Ariana spread her hands and shrugged. "I can't prove it, but I wouldn't count on Margrave being available for anything less than a family crisis for the next two or three weeks. I hope I'm wrong."
"Me too," I said softly, then sighed. "Okay, so…to summarize: We're all agreed that going ahead with a deal with Oberon isn't a bad thing to do, but it needs to be done carefully and start with me presenting a counter-offer and a well-thought-out boon to be paid at the same time."
Everyone looked at Emrys. He shrugged and nodded. "A good summary. In my experience, my uncle can be incredibly generous in his dealings. He's also well known for doing horrible things to people who try to cheat or double-cross him."
"Robin Goodfellow learned that the hard way," Sparkle said softly. "We all heard about what happened after the Puck sold a certain tale to William Shakespeare."
"Do I want to know?" I asked uncertainly.

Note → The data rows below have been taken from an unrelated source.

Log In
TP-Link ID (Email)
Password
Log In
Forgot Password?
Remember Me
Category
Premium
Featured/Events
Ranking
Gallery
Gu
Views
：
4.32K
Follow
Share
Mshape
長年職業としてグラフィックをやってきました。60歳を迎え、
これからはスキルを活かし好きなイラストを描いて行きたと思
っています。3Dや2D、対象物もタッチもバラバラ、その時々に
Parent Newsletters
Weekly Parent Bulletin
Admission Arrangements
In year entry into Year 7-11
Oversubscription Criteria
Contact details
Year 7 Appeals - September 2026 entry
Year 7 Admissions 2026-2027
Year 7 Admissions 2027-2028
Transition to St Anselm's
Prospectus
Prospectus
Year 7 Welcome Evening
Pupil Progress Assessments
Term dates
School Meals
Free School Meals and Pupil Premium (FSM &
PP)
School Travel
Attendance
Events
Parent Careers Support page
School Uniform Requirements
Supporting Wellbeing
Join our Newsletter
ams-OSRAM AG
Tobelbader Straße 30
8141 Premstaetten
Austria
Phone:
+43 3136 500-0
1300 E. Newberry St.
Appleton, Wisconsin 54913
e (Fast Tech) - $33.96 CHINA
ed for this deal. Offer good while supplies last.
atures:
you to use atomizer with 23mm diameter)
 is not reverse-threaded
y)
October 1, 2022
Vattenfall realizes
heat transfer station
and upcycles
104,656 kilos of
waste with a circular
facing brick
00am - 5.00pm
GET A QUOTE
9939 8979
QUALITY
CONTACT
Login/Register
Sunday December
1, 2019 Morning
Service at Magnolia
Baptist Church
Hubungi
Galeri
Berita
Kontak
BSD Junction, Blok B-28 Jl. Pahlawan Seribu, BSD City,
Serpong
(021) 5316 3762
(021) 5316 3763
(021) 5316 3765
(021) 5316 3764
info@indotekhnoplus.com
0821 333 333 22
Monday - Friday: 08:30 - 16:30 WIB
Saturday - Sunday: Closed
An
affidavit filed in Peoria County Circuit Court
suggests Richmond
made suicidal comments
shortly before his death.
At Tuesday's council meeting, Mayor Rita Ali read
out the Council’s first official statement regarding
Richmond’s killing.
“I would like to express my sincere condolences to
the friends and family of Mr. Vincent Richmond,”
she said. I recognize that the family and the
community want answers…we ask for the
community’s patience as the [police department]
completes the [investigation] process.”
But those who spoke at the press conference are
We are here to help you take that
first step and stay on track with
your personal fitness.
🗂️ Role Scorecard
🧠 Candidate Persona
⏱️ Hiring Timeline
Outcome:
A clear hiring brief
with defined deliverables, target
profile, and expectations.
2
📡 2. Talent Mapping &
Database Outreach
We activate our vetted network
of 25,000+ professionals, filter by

Everybody else at the table - even Penny - shook their heads firmly.
"All right then, I'm not asking." I started building my own sandwich. "Let's table the conversation for now. Emrys, I appreciate any advice you can offer."
Emrys nodded graciously. "My pleasure, Caley." He smiled. "The formation of the Faeries of Oakwood Hall was a good beginning. A successful dealing with my uncle will help cement your good standing in Faerie, and is an excellent step toward becoming the neutral party in the supernatural world that you want to be."
"Then that's what I'll do," I said firmly.